WORK TASK: All lines from the one that has "ELISA SPIROPALI" onward to the end of the records below are to be returned exactly; pictures are to be skipped.

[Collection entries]
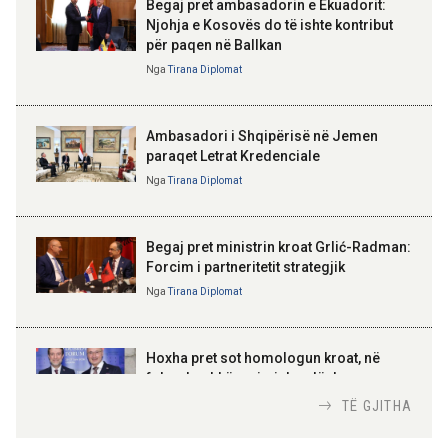
Begaj pret ambasadorin e Ekuadorit:
10:10 05-08-2026
Njohja e Kosovës do të ishte kontribut
Mbetën të bllokuar në kanionet e
për paqen në Ballkan
ELISA SPIROPALI
Gjipesë, policia shpëton turistin
Kriza e Parlamentit është
holandez me dy fëmijët e mitur
Nga
Tirana Diplomat
kriza e Republikës
Parlamentare
09:55 05-08-2026
Ambasadori i Shqipërisë në Jemen
Mbi 2 milionë pasagjerë
paraqet Letrat Kredenciale
udhëtuan në korrik përmes
aeroportit dhe porteve të vendit
Nga
Tirana Diplomat
BAJRAM BEGAJ, PRESIDENTI I REPUBLIKËS
SË SHQIPËRISË
Gëzuar Ditën e Pavarësisë,
Kosovë!
Begaj pret ministrin kroat Grlić-Radman:
Forcim i partneritetit strategjik
Nga
Tirana Diplomat
AMER JUKA
100-vjetori i themelimit të
Hoxha pret sot homologun kroat, në
Urdhrit të Skënderbeut
fokus bashkëpunimi dypalësh
Nga
Tirana Diplomat
TË GJITHA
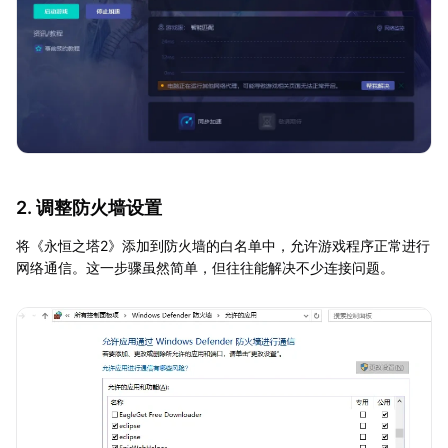
2. 调整防火墙设置
将《永恒之塔2》添加到防火墙的白名单中，允许游戏程序正常进行
网络通信。这一步骤虽然简单，但往往能解决不少连接问题。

RESULT FOR THIS TASK:
ELISA SPIROPALI
Gjipesë, policia shpëton turistin
Kriza e Parlamentit është
holandez me dy fëmijët e mitur
Nga
Tirana Diplomat
kriza e Republikës
Parlamentare
09:55 05-08-2026
Ambasadori i Shqipërisë në Jemen
Mbi 2 milionë pasagjerë
paraqet Letrat Kredenciale
udhëtuan në korrik përmes
aeroportit dhe porteve të vendit
Nga
Tirana Diplomat
BAJRAM BEGAJ, PRESIDENTI I REPUBLIKËS
SË SHQIPËRISË
Gëzuar Ditën e Pavarësisë,
Kosovë!
Begaj pret ministrin kroat Grlić-Radman:
Forcim i partneritetit strategjik
Nga
Tirana Diplomat
AMER JUKA
100-vjetori i themelimit të
Hoxha pret sot homologun kroat, në
Urdhrit të Skënderbeut
fokus bashkëpunimi dypalësh
Nga
Tirana Diplomat
TË GJITHA
2. 调整防火墙设置
将《永恒之塔2》添加到防火墙的白名单中，允许游戏程序正常进行
网络通信。这一步骤虽然简单，但往往能解决不少连接问题。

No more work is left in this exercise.